While the band doesn’t assert a consistently distinct sound, vocal tone, or lyrical bent, they do achieve moments of fresh gestalt, passages in which they make evident their potential, meanwhile never severing or in fact straining their ties to fundamental influences. The intro to “I’m the One Who Needs You Tonight,” for example, could be the opening to any number of radio-friendly, country-rock tracks from the ’70s, though the band quickly segues into less traceable territory, adopting a hummable and less derivative melody, well-textured harmonies, and instrumental segments that, while clearly referenced from the country and rock how-to manuals, offer ample opportunity for Sevans Henderson on piano and Lucca Soria and Toby Weaver on guitar to display their considerable, albeit contained, skills.

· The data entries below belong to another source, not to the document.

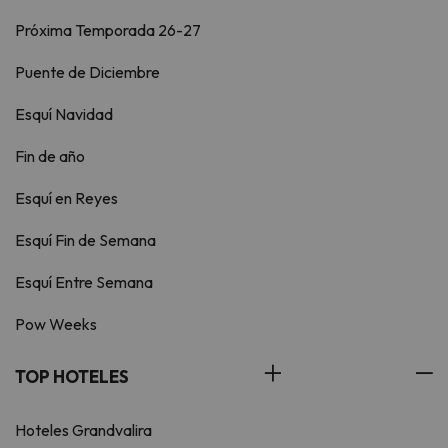
Próxima Temporada 26-27
Puente de Diciembre
Esquí Navidad
Fin de año
Esquí en Reyes
Esquí Fin de Semana
Esquí Entre Semana
Pow Weeks
TOP HOTELES
Hoteles Grandvalira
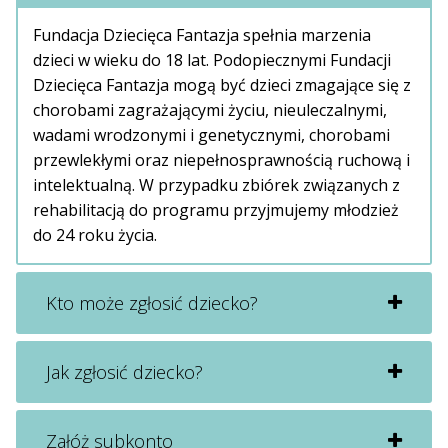
Fundacja Dziecięca Fantazja spełnia marzenia
dzieci w wieku do 18 lat. Podopiecznymi Fundacji
Dziecięca Fantazja mogą być dzieci zmagające się z
chorobami zagrażającymi życiu, nieuleczalnymi,
wadami wrodzonymi i genetycznymi, chorobami
przewlekłymi oraz niepełnosprawnością ruchową i
intelektualną. W przypadku zbiórek związanych z
rehabilitacją do programu przyjmujemy młodzież
do 24 roku życia.
Kto może zgłosić dziecko?
Jak zgłosić dziecko?
Załóż subkonto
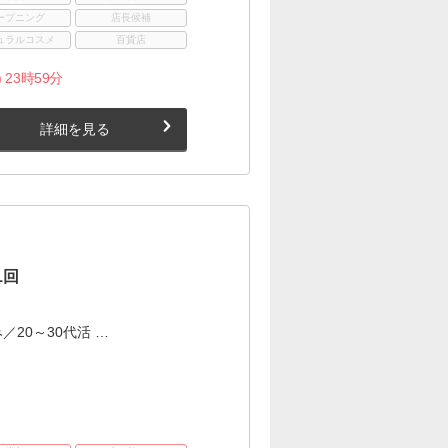
ープニング
店長候補
ュラルコスメ
百貨店
 23時59分
詳細を見る
1回
／20～30代活 …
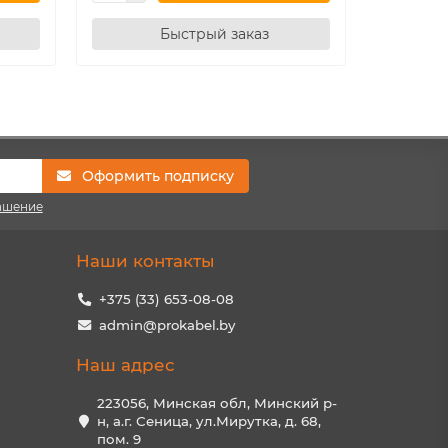
Быстрый заказ
Оформить подписку
ашение
Наши контакты
+375 (33) 653-08-08
admin@prokabel.by
Наш адрес
223056, Минская обл, Минский р-
н, а.г. Сеница, ул.Мирутка, д. 68,
пом. 9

“She put her hand in my coat, wouldn’t let go / Let me know when you change your mind again,” Firstman sings on “Santa Fe,” a wistful evocation of loss and longing accomplished through minimal and precise portraiture. The velvety vocal on “Your Town” reminds me of Jerry Garcia, spry guitar and Graham Spillman’s shuffling percussion nudging the tune along. The album ends with “Step-Back Red,” a tribute to prototypical Southern rock bands such as Lynryd Skynyrd that are both direct influences and sources encountered in reconfigured form via Steve Earle, Uncle Tupelo, and The Drive-By Truckers, among others.

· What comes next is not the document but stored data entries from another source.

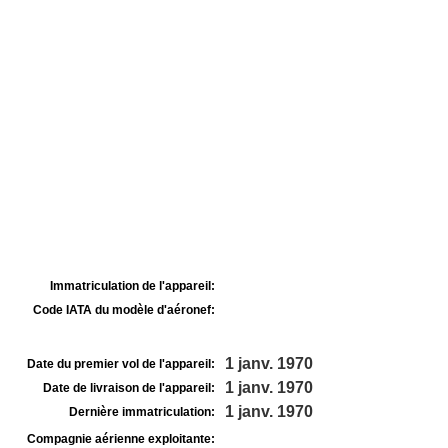
Immatriculation de l'appareil:
Code IATA du modèle d'aéronef:
1 janv. 1970
Date du premier vol de l'appareil:
1 janv. 1970
Date de livraison de l'appareil:
1 janv. 1970
Dernière immatriculation:
Compagnie aérienne exploitante:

Missing for me on this album is the more unbridled instrumentation present on the 2012 debut. Also, while that album was grounded in Americana formulae, it displayed a more complex, expansive, and, at moments, transcendent relationship with the genre, à la Cotton Jones, early Dawes, or The Avett Brothers. That Santa Fe Channel is a work of indisputable proficiency, making use of perennially reliable vocal, instrumental, and lyrical elements; at the same time, neither straddling nor leaping any fences, per se, and occurring as unwaveringly locatable within respectable and recognizable parameters. This to say, I’m not sure that the album advances the band aesthetically; it may, conversely, represent a slight contraction. Still, there’s nothing wrong here, and for devotees of mainstream Americana, That Santa Fe Channel is an album that should be added to the listening list, one that will provide some oomph to a Saturday night or serve as an apt soundtrack while driving across America on one of those long, flat highways.